The distillery's batch production log records every fermenter batch by identifier, feedstock grade, feedstock quantity input, fermentation start time, distillation completion time, and ethanol litres produced at the specified proof. Each batch carries an immutable grade tag — B-heavy molasses, C-heavy molasses, or cane-juice-direct — that follows the batch through fermentation, distillation, dehydration, and dispatch. The feedstock conversion factor is the notified yield rate for that grade — 5.5 percent on cane-crush base for B-heavy, 6 to 7 percent for C-heavy, 10.5 percent for cane-juice-direct — and the reconciliation matches the expected ethanol output for the feedstock quantity input against the actual ethanol litres produced. Variance beyond the tolerance band (typically 0.5 to 1 percent depending on plant configuration and season maturity) is treated as either a yield exception (investigate fermentation efficiency, distillation losses, or feedstock quality) or a metering exception (investigate the feedstock inlet meter or the ethanol outlet meter calibration). The batch grade tag is what links the physical production log to the notified-price schedule — a mis-tagged batch that is dispatched as C-heavy but priced as B-heavy will over-recover on that dispatch and under-recover on the next, with the net cancelling out only if the mis-tag rate is symmetric. It rarely is. Reconciliation discipline requires the grade tag be locked at fermenter charge and be immutable through the downstream chain, with any override event logged for audit review.
How does the OMC purchase attract TDS under Section 8 Sl. 8 code 1031 and what does the distillery reconcile?
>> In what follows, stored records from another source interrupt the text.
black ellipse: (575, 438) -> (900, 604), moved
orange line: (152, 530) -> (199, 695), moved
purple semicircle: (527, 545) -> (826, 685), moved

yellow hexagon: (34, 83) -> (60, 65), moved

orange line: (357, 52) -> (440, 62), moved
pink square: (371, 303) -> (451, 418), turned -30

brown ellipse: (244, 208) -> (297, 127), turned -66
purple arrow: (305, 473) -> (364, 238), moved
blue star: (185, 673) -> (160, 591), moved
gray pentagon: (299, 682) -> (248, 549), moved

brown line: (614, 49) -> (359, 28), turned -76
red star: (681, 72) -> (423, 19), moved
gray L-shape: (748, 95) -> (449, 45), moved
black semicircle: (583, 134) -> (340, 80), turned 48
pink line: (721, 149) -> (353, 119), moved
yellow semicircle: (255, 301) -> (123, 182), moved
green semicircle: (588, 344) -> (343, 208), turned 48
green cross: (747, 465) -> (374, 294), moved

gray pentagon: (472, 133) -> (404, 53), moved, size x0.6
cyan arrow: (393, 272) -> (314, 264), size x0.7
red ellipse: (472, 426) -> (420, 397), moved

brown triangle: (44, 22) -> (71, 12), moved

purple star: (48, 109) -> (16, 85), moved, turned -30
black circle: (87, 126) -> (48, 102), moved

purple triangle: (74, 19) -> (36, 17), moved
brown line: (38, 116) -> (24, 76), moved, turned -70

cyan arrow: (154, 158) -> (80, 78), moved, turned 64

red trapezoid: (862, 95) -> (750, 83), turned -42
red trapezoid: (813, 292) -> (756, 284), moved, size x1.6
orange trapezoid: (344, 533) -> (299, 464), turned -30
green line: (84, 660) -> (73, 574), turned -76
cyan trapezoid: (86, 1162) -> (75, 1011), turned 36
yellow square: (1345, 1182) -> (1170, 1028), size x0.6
Section 8 Sl. 8 code 1031 of the Income-tax Act 2025 (the successor to Section 194Q of the Income-tax Act 1961) requires the buyer to deduct TDS at 0.1 percent on the value of any purchase from a resident seller where the aggregate purchase from that seller crosses Rs 50 lakh in a financial year and where the buyer's own turnover exceeded Rs 10 crore in the preceding financial year. Each of the three Oil Marketing Companies is orders of magnitude above the turnover threshold; a 400 KLPD distillery running the illustrative feedstock split will cross the per-OMC Rs 50 lakh threshold within the first fortnight of the ESY. Each OMC therefore deducts TDS at 0.1 percent on the value of ethanol purchased from the distillery, in excess of the Rs 50 lakh trigger, throughout the season. The distillery reconciles three flows: the OMC's settlement invoice showing gross ethanol value, less TDS at 0.1 percent, netting to the amount credited to the distillery's bank account; the distillery's own sales-side invoice register keyed to each OMC's monthly lifting; and Form 26AS at the distillery's PAN, where the TDS credited by each OMC appears within the filing quarter close. Any credit not reflected in Form 26AS is followed up with the OMC's TDS wing before the distillery files its own income-tax return; unreconciled 26AS gaps are the leading cause of TDS credit disallowance at scrutiny.